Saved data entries
━━━
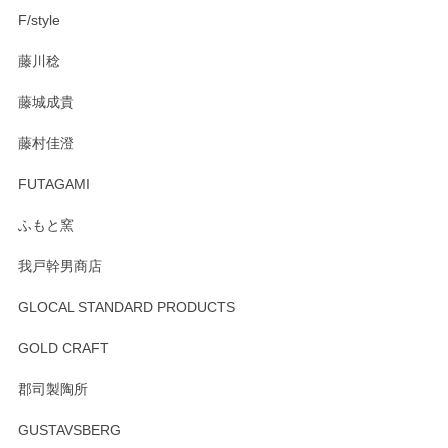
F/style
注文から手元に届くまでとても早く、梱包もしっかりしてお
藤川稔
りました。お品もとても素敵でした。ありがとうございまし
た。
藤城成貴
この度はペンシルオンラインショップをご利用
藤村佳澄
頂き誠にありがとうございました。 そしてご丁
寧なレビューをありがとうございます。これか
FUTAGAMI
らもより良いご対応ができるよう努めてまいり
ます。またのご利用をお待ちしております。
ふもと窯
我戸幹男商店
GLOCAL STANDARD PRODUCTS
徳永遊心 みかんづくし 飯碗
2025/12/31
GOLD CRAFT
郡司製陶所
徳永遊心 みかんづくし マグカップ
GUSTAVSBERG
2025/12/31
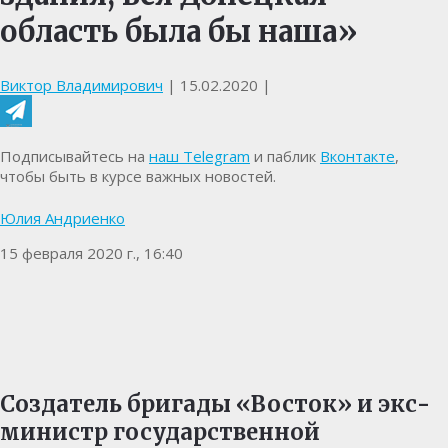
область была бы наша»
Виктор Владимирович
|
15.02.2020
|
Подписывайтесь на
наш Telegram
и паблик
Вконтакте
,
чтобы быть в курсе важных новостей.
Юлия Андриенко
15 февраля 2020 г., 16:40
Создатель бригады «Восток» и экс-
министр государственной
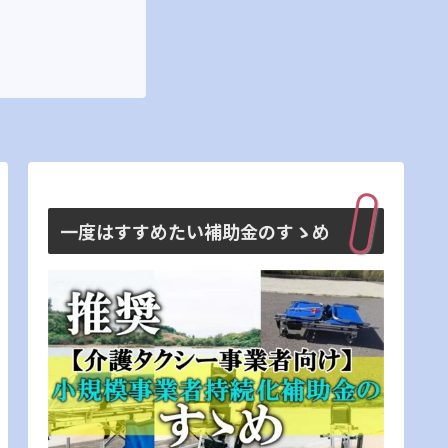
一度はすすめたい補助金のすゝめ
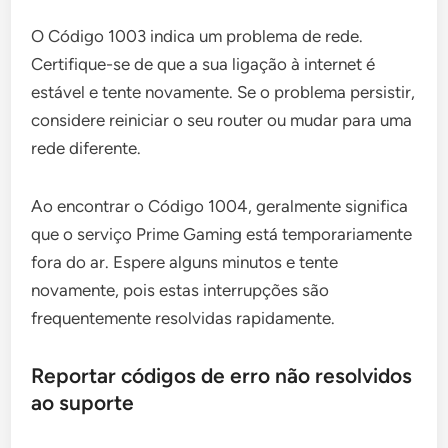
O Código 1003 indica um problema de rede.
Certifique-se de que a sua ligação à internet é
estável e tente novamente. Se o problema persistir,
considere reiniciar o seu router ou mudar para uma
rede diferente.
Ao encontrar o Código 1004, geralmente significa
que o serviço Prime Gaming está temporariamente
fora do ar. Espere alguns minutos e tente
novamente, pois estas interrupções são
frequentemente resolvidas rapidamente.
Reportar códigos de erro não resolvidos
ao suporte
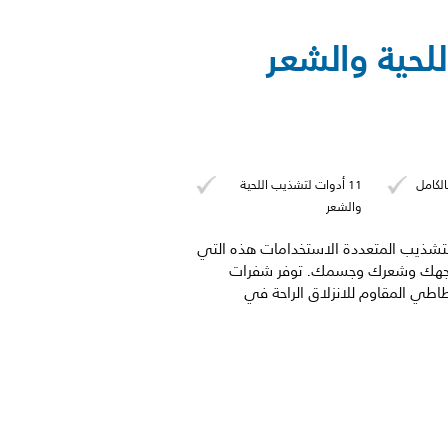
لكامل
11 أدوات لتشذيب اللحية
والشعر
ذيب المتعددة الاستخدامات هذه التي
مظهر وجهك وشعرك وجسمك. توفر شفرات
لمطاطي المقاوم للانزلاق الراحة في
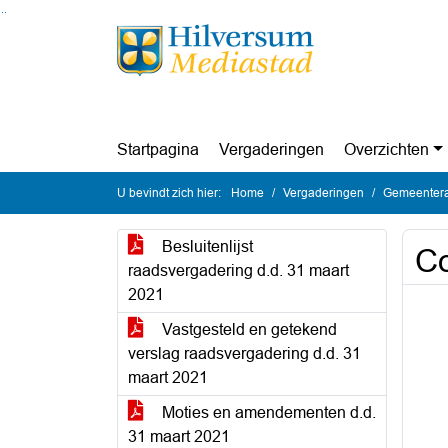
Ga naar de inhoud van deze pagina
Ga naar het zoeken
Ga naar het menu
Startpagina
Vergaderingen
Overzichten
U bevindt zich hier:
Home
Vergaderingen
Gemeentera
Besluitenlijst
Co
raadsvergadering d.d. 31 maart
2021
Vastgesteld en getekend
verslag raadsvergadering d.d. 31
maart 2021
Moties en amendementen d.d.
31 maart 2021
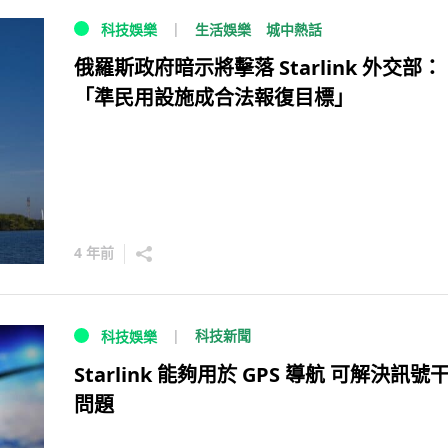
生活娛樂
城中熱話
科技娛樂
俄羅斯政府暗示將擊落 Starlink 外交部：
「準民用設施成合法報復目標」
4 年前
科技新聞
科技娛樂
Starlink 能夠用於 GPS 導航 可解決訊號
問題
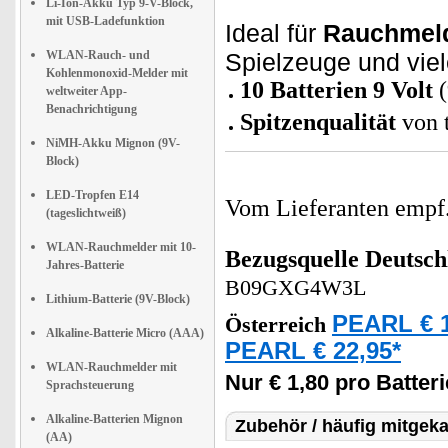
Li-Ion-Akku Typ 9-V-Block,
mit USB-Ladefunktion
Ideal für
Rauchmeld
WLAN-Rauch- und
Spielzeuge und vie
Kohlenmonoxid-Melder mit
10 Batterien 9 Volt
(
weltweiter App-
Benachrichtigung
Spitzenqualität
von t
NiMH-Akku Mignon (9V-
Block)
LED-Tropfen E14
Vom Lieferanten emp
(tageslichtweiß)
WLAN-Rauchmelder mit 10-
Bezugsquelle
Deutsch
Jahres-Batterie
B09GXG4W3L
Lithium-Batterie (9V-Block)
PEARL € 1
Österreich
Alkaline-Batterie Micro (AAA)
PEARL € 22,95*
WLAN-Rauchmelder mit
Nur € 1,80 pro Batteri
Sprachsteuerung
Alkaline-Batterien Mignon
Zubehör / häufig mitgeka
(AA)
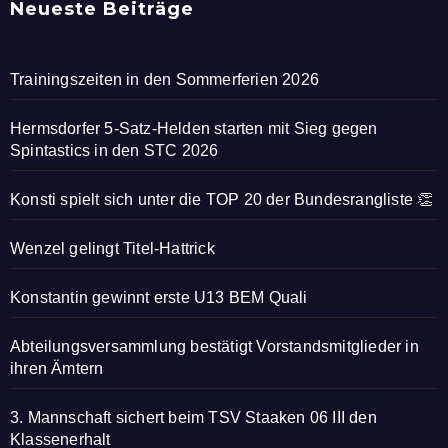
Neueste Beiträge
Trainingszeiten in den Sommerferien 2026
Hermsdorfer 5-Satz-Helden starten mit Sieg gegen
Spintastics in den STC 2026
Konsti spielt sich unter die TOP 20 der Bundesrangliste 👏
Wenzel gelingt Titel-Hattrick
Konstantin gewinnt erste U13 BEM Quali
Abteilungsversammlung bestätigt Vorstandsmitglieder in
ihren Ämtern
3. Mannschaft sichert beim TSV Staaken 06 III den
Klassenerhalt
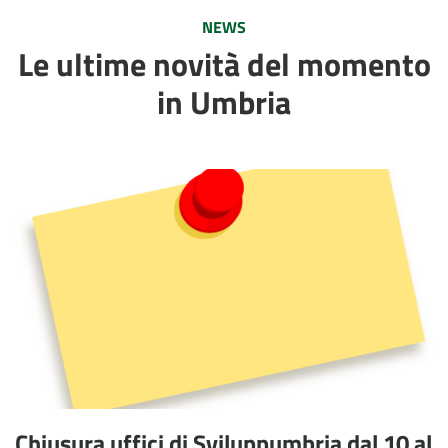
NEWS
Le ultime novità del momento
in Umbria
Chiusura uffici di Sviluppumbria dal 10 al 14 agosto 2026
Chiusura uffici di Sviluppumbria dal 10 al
━━━
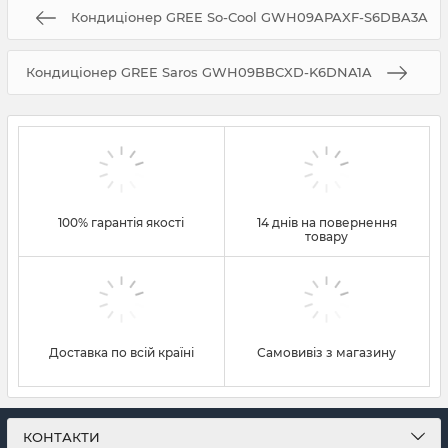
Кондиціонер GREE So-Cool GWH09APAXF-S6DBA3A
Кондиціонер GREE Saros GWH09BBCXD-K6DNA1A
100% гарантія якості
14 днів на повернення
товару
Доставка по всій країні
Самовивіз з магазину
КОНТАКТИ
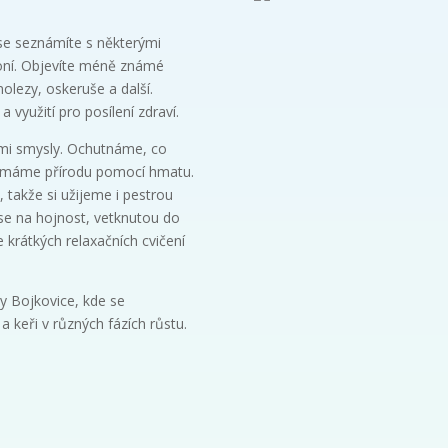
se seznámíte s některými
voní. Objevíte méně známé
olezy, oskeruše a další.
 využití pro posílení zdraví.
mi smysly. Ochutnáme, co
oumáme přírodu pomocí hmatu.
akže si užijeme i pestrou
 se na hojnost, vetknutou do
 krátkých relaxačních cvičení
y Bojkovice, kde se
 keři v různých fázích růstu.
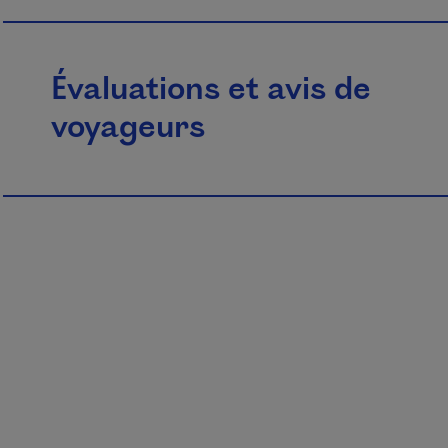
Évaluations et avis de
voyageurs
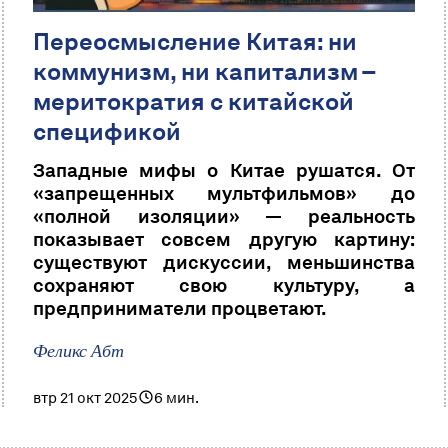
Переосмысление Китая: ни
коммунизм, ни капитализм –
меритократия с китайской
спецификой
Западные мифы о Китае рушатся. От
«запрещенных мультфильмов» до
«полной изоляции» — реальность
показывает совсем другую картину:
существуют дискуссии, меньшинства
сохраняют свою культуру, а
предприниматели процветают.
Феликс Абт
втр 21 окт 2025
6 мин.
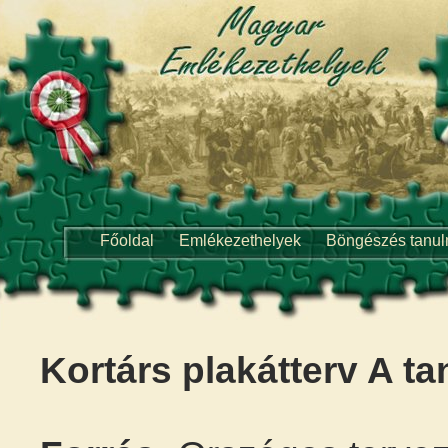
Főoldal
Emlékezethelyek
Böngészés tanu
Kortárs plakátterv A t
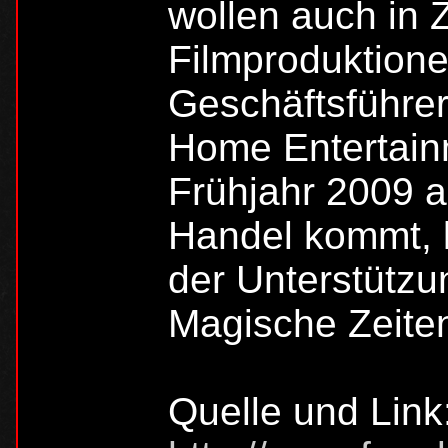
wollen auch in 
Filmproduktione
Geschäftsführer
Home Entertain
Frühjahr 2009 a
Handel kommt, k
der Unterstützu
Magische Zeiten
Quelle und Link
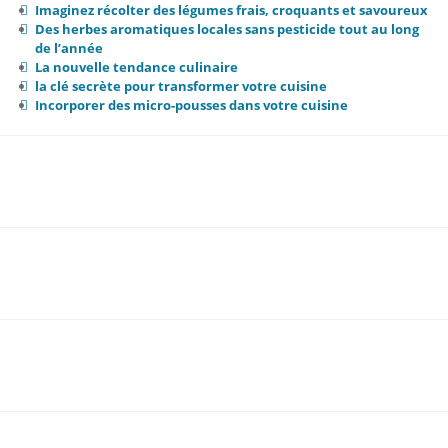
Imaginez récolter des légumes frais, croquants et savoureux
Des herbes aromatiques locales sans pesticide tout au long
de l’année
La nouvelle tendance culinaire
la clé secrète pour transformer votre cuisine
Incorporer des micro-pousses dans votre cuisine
━━━
Write out each line of the data that holds the string "Rauchmelder".

Exercise solution
WLAN-Rauchmelder mit 10-
WLAN-Rauchmelder mit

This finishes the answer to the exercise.